English Section / 3 octombrie 2023

FMI: "Most investments to combat climate change must come from the private sector"

Versiunea în limba română

Most of the $2 trillion in annual investment to combat climate change in developing countries needed by 2030 will have to come from the private sector, says an International Monetary Fund (IMF) report, which warns that governments risk high debts if they try to reach climate goals with public funds, reports Reuters.

Climate finance will be one of the dominant topics at the annual meetings of the IMF and the World Bank (WB) taking place next week in Morocco, and two chapters of the upcoming Global Financial Stability and Fiscal Monitoring Report (GFSR) refer to the need to to prepare the necessary measures for private investors to assume the burden.
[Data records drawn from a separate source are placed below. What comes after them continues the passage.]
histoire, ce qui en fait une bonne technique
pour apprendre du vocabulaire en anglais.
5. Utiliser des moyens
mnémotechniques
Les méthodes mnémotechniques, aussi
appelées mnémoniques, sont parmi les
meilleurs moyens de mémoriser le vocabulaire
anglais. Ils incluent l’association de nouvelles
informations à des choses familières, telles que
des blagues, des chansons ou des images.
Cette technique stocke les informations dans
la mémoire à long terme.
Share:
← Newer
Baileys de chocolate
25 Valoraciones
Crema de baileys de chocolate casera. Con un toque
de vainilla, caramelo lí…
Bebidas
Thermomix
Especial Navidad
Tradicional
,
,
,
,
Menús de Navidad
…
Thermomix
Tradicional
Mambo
Already, the finances of governments in developing countries and emerging economies are affected by the effects of the pandemic, the war in Ukraine, drought and natural disasters, notes Agerpres.

Of the $5 trillion annual global investment required by 2030 to meet net zero emissions goals, $2 trillion will need to be made by developing countries and emerging economies.
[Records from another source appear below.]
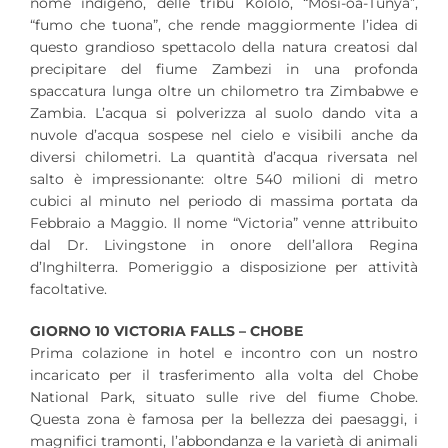
nome indigeno, delle tribù Kololo, “Mosi-oa-Tunya”,
“fumo che tuona”, che rende maggiormente l’idea di
questo grandioso spettacolo della natura creatosi dal
precipitare del fiume Zambezi in una profonda
spaccatura lunga oltre un chilometro tra Zimbabwe e
Zambia. L’acqua si polverizza al suolo dando vita a
nuvole d’acqua sospese nel cielo e visibili anche da
diversi chilometri. La quantità d’acqua riversata nel
salto è impressionante: oltre 540 milioni di metro
cubici al minuto nel periodo di massima portata da
Febbraio a Maggio. Il nome “Victoria” venne attribuito
dal Dr. Livingstone in onore dell’allora Regina
d’Inghilterra. Pomeriggio a disposizione per attività
facoltative.
GIORNO 10 VICTORIA FALLS – CHOBE
Prima colazione in hotel e incontro con un nostro
incaricato per il trasferimento alla volta del Chobe
National Park, situato sulle rive del fiume Chobe.
Questa zona è famosa per la bellezza dei paesaggi, i
magnifici tramonti, l’abbondanza e la varietà di animali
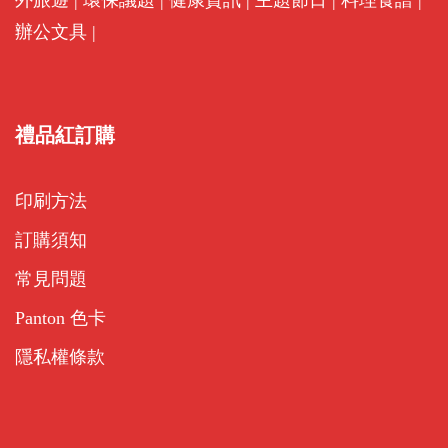
外旅遊
|
環保議題
|
健康資訊
|
主題節日
|
料理食譜
|
辦公文具
|
禮品紅訂購
印刷方法
訂購須知
常見問題
Panton 色卡
隱私權條款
The IMF report estimates that the private sector will have to provide 80% of these investments. Excluding China, this share reaches 90%, taking into account Beijing's extensive state resources.

Relying on public spending to finance decarbonisation investments would lead to massive debt, possibly as much as 45%-50% of GDP for many high-emitting emerging economies, the IMF warns.

"We predict that the increase in public investment will, however, be limited, and therefore the private sector will have to make a major contribution to achieve the massive investments to combat climate change in developing countries and emerging economies," the report states. .

While investment funds dedicated to environment, people and governance (ESG) are growing, funds dedicated to climate impact, including phasing out sources with high emissions, are high. Regulatory authorities need to tighten ESG regulations to better align them with climate goals, says the IMF.

The institution also recommends that countries take measures to improve their investments to combat climate change by strengthening macroeconomic fundamentals and expanding domestic capital markets, in order to improve credit ratings.